The Path That Lead to Pediatric Oncology

Pediatric oncology became a primary interest of mine during an elective rotation with the pediatric hematology-oncology team at Stony Brook University. While on my elective, I realized that pediatric oncology satisfied my desire for a career focused on research, teaching, managing both acute and chronic medical problems, and long-lasting patient relationships.

Pediatric oncology offered a diverse patient population, with complex and fascinating pathophysiology, and an extensive amount of both basic science and clinical research opportunities. This desire to pursue a career in pediatric oncology was confirmed during my pediatric residency at the Children’s Hospital at Montefiore, where I was able to immerse myself deeper into the field through my rotations and electives.

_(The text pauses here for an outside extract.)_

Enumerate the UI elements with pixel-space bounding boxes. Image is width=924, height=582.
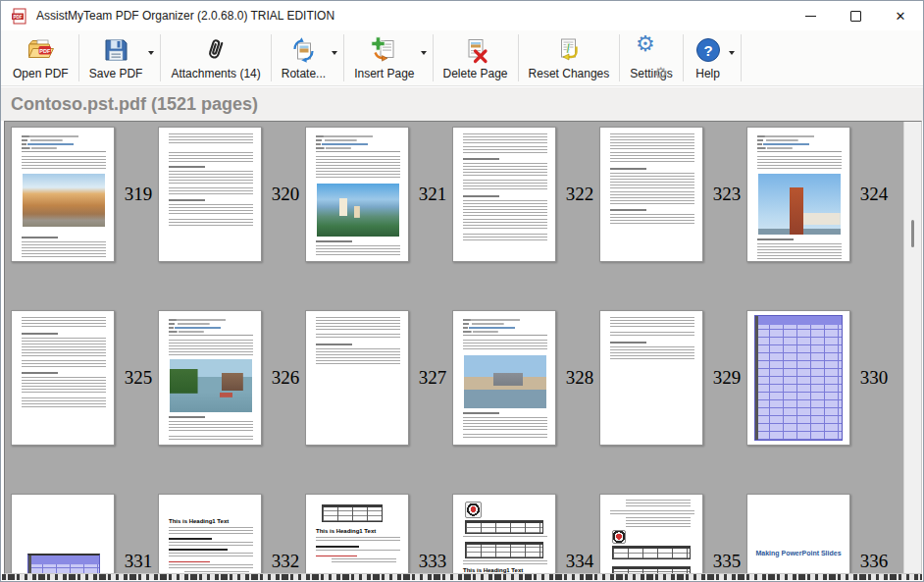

To realize my dream of becoming a pediatric oncologist, I applied for pediatric hematology/oncology fellowships across the country, but I felt most at home at the joint New York Presbyterian Weill Cornell Medical Center/Memorial Sloan Kettering Cancer Center (MSK) program. MSK had always held a special place in my heart. My mother worked there for 15 years as an administrative assistant to Dr. Pramod Sogani, a surgical urologic oncologist.

I did summer research at MSK as an undergraduate and would dream of someday walking the wards as an attending oncologist. It was an incredibly surreal moment when I received the email informing me I had matched at MSK.